Child abuse or child development?

A child’s feelings of self worth grow as their capability grows.  Ask yourself how it feels when you accomplish something new.  When you can stand back and look at your work and know that it is good.  If parents do everything for their children for whatever reason, the children grow up believing they are incapable and afraid to try new things.

It is a lot of work to keep a house running smoothly, especially when there are 8 people in it (or more!).  Children can and ought to be a part of that work.

We expect every child to do their part and we reward every child according to their efforts.  We have adopted a system that was developed by Richard and Linda Eyre which you can look at more fully using the link below.  We have found this to be very successful and I will explain it very basic terms here.

This is how we have set it up and implemented it.

There are 4 areas of responsibility, each given a different colour. (You can have as many as you want and choose what those responsibilities are.)

  1. Yellow – morning responsibilities eg. made bed etc
  2. Green – Personal responsibilities eg. homework, music practice etc
  3. Red – Household responsibilities eg. cleaning, laundry, pets etc
  4. Night time responsibilities eg. packed bag for school, wearing retainers etc

Every night before bed they report on these responsibilities by writing down which ones they have done and they are signed by a parent and posted into a bank.   The bank is opened on a Saturday (Pay day) where they receive payment for the total number of completed responsibilities.  Each responsibility is worth a certain amount.

We have found that this system works best from the age of 8 up to 15 years.  Under 8’s we have pictures on the wall that they try to do everyday, but they are not expected to write and report, rather we ask them.
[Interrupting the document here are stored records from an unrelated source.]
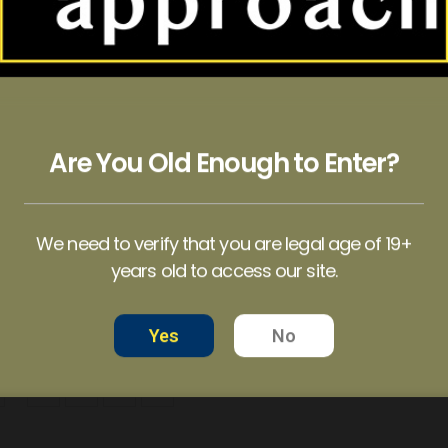
HOT
-14%
Are You Old Enough to Enter?
AMAZON CUBENSIS MAGIC MUSHROOM
BALANCE – 100mg Micro Dose Capsules
BLUE MEANIE MUSHROOM
9.99
$
35.00
–
$
60.00
$
18.99
–
$
109.99
We need to verify that you are legal age of 19+
years old to access our site.
NS
SELECT OPTIONS
SELECT OPTIONS
Yes
No
…
5
6
7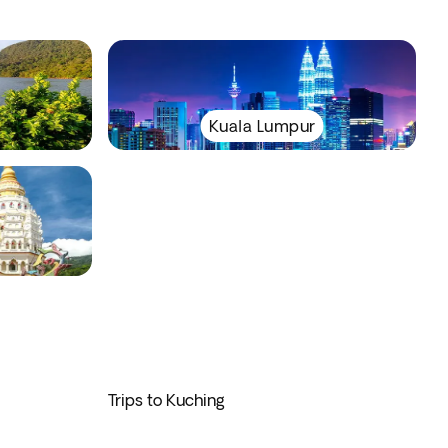
Kuala Lumpur
Trips to Kuching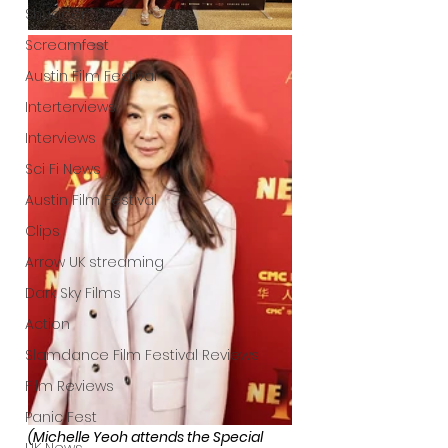
Shudder
Screamfest
Austin Film Festival
Interterviews
Interviews
Sci Fi News
Austin Film Festival
Clips
Arrow UK streaming
Dark Sky Films
Action
Slamdance Film Festival Reviews
Film Reviews
Panic Fest
(Michelle Yeoh attends the Special 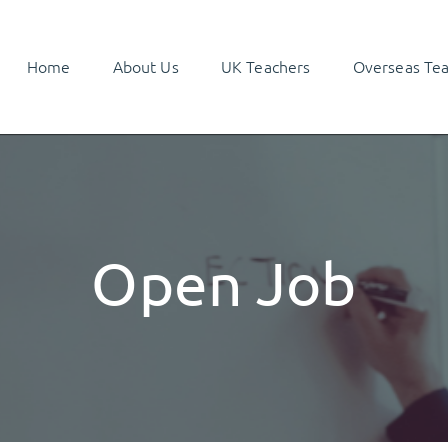
Home
About Us
UK Teachers
Overseas Te
Open Job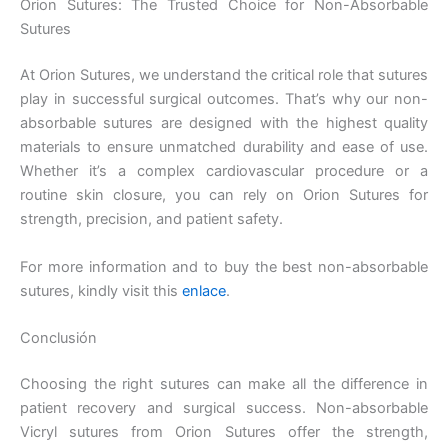
Orion Sutures: The Trusted Choice for Non-Absorbable
Nombre De Empresa
Sutures
At Orion Sutures, we understand the critical role that sutures
play in successful surgical outcomes. That’s why our non-
absorbable sutures are designed with the highest quality
Tu mensaje
*
materials to ensure unmatched durability and ease of use.
Whether it’s a complex cardiovascular procedure or a
routine skin closure, you can rely on Orion Sutures for
strength, precision, and patient safety.
For more information and to buy the best non-absorbable
sutures, kindly visit this
enlace
.
Enviar
Conclusión
Choosing the right sutures can make all the difference in
patient recovery and surgical success. Non-absorbable
Vicryl sutures from Orion Sutures offer the strength,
The money is written into bank books rather than given in cash.   It is expected that this money is to be used for whatever they want and we provide whatever they need. However, we have found that by the time they are 11 they are wanting and ready for more responsibility.  They open a bank account and we give them the full amount of money that we would normally spend on them and they begin to budget for themselves, buying what they need and want.  For example, school supplies, clothing, glasses, birthday presents for family and friends etc.  Our children have loved the freedom that this has given them.  The only rules are that they are not allowed to borrow money from anyone and they must save 20% for the future.  To begin with we work out a yearly budget with them.  Itemising everything we think they think they will need for a year, as well as how much we think it will cost.  From here we can work out a monthly allowance.  We work closely with them for the first three months helping them to record their spending and look ahead for anything they might need to save their money for in the coming months.
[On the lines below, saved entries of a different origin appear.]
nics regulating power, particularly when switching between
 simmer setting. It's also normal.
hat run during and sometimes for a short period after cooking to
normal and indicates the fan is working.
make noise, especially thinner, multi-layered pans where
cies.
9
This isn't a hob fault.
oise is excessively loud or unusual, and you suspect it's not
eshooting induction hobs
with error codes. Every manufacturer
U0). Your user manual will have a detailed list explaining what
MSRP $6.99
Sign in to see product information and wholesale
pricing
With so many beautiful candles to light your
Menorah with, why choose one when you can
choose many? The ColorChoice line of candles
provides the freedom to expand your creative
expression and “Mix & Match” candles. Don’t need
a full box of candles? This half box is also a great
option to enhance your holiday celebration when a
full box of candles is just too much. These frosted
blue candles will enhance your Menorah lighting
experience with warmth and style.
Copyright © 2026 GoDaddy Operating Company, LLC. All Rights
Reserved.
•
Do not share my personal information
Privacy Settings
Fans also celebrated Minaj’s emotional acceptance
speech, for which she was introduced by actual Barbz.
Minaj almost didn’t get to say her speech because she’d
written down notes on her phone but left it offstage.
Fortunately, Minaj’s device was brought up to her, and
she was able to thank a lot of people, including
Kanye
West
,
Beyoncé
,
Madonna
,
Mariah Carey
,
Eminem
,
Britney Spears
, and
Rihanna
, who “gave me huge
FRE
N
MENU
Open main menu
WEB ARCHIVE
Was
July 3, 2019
The Family Economy by Linda and Richard Eyre – click here for more information 

“The basic thesis of the idea is that if kids are given a legitimate and fair way to earn money, they will develop initiative and motivation because they perceive ownership.  If they have a chance to budget and spend they will learn discernment and discipline.  If they save and invest their money they will understand delayed gratification.  And, in the process, both their gratitude and generosity will have a climate in which to grow.

The basic process of the idea is to take money you are already spending on your kids and re-route it through their ownership and choices.  This is done by making the process part of a natural economy where parts of the money that comes to a household goes out to those who do parts of the common work of  the household.

The basic premise of the idea is that it is better to have children learning the lessons of earning and spending and saving (and making mistakes in all three) while they are young and the stakes are small than when they are older and the stakes are large.”

Somethings to keep in mind…

In training for these responsibilities, proceed gradually. First, establish a relationship, then through discussion, the adult and child can decide what jobs they can take on. Bear in mind the following principles:

  • Children have rights as well as responsibilities. If these rights are arbitrarily withdrawn, the child will feel dominated and will resist efforts to gain their co-operation.
  • Allow children choices in what jobs they undertake (doing nothing is not one of the choices).
  • Vary tasks given. Children enjoy a new challenge.
  • Do not impose your perfectionist standards on a job being carried out by a child.
  • Never do for a child what he/she can do for her/himself.